Later in Berlin, Poitras films a meeting of concerned lawyers discussing the three charges laid against Snowden under the antique US Espionage Act. The process, says an American, is 95 per cent politics and 5 percent law. Poitras interviews the owner of Lavabit, a small internet service producer, which was forced to close down rather than give the FBI data that would reveal the identities of all its clients. Poitras follows former long-serving NSA officer, William Binney, whose home was raided at gunpoint by the FBI in 2005 and who calls the authorities’ data-mining activities ‘a major threat to democracy’.

The FBI has 1.2 million Americans on a terrorism watch list and Poitras is told that others so fear to be ‘on the list’ that they self-police their internet searches to avoid certain topics. ‘What is surveillance except control?’ someone asks.
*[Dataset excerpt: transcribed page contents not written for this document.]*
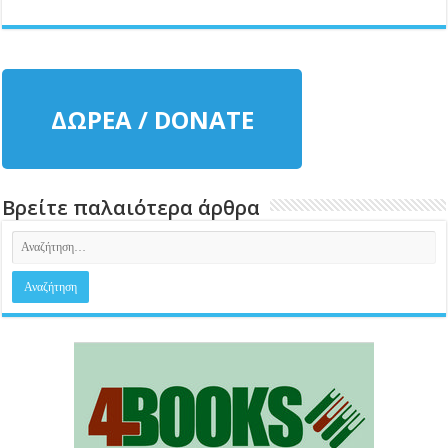
ΔΩΡΕΑ / DONATE
Βρείτε παλαιότερα άρθρα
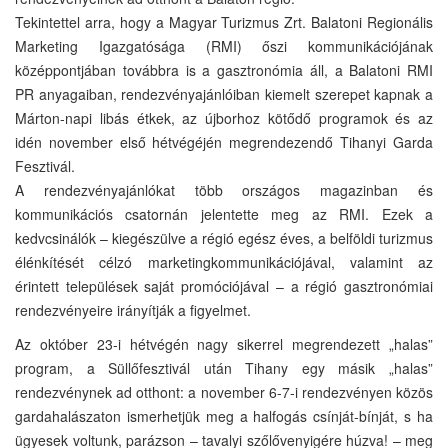
Tekintettel arra, hogy a Magyar Turizmus Zrt. Balatoni Regionális
Marketing Igazgatósága (RMI) őszi kommunikációjának
középpontjában továbbra is a gasztronómia áll, a Balatoni RMI
PR anyagaiban, rendezvényajánlóiban kiemelt szerepet kapnak a
Márton-napi libás étkek, az újborhoz kötődő programok és az
idén november első hétvégéjén megrendezendő Tihanyi Garda
Fesztivál.
A rendezvényajánlókat több országos magazinban és
kommunikációs csatornán jelentette meg az RMI. Ezek a
kedvcsinálók – kiegészülve a régió egész éves, a belföldi turizmus
élénkítését célzó marketingkommunikációjával, valamint az
érintett települések saját promóciójával – a régió gasztronómiai
rendezvényeire irányítják a figyelmet.
Az október 23-i hétvégén nagy sikerrel megrendezett „halas”
program, a Süllőfesztivál után Tihany egy másik „halas”
rendezvénynek ad otthont: a november 6-7-i rendezvényen közös
gardahalászaton ismerhetjük meg a halfogás csínját-bínját, s ha
ügyesek voltunk, parázson – tavalyi szőlővenyigére húzva! – meg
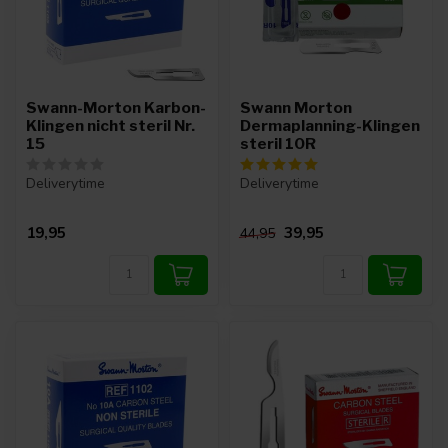
Swann-Morton Karbon-
Swann Morton
Klingen nicht steril Nr.
Dermaplanning-Klingen
15
steril 10R
Deliverytime
Deliverytime
19,95
39,95
44,95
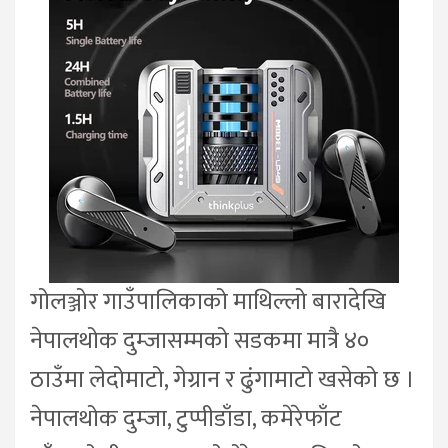
गोलञ्जोर गाउँपालिकाको माथिल्लो बारादेखि
नेपालथोक दुम्जासम्मको सडकमा मात्रै ४०
ठाउँमा लेदोमाटो, गेग्रान र ढुंगामाटो खसेको छ ।
नेपालथोक दुम्जा, टुप्पीडाँडा, कमेरेफाँट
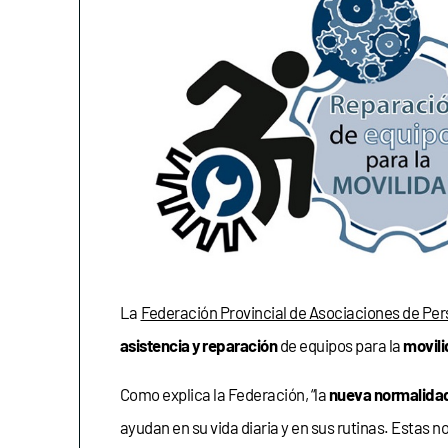
La
Federación Provincial de Asociaciones de Pe
asistencia y reparación
de equipos para la
movil
Como explica la Federación, “la
nueva normalida
ayudan en su vida diaria y en sus rutinas. Estas 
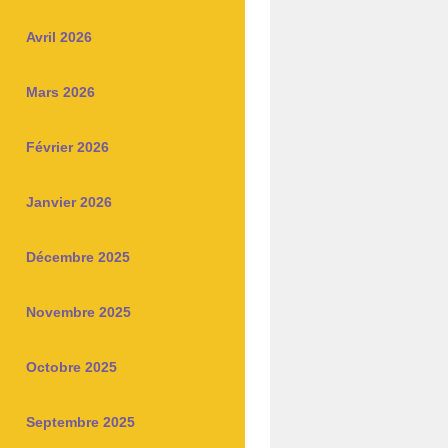
Avril 2026
Mars 2026
Février 2026
Janvier 2026
Décembre 2025
Novembre 2025
Octobre 2025
Septembre 2025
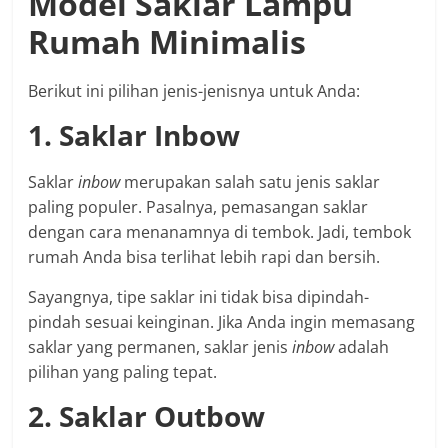
Model Saklar Lampu
Rumah Minimalis
Berikut ini pilihan jenis-jenisnya untuk Anda:
1. Saklar Inbow
Saklar
inbow
merupakan salah satu jenis saklar
paling populer. Pasalnya, pemasangan saklar
dengan cara menanamnya di tembok. Jadi, tembok
rumah Anda bisa terlihat lebih rapi dan bersih.
Sayangnya, tipe saklar ini tidak bisa dipindah-
pindah sesuai keinginan. Jika Anda ingin memasang
saklar yang permanen, saklar jenis
inbow
adalah
pilihan yang paling tepat.
2. Saklar Outbow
Poitras focuses most on the charismatic Greenwald and the anguished, often silent Snowden, whose codename is ‘Citizenfour’. She films his occasional outbursts, including the disgust he shares with Greenwald about Obama’s broken pre-election promise to eliminate illegal surveillance and protect whistleblowers. She records his determination to go public, face the consequences and inspire others to do the same. We read Poitras’ lines of internet chat with Greenwald and Snowden but we never see her: she is an occasional, indistinct, disembodied voice. She films in a cramped hotel room where Snowden and Greenwald, assuming the room is bugged, pass each other key words on pieces of paper which they then tear up.

ShowImageASIO surveillance photograph of Moratorium march, Canberra, 18 September 1970 (National Archives of Australia A9626, 7649323)

Poitras doesn’t catch the dramatic moment when Snowden is spirited away by WikiLeaks’ Sarah Harrison, nor his re-exile in Moscow airport. This is raw, low-budget documentary with lots of gaps compared with those smoother versions of events that we have come to expect. It reminds us how glamorised, sanitised or fictionalised those versions are. Yet the very rawness of the film helps ram home the surveillance/control argument.

The film’s international scope does not exempt authorities in Australia from responsibility for decades of complicity in surveillance, which is not about to end. Anyone can Google ‘Five Eyes’ for more on that.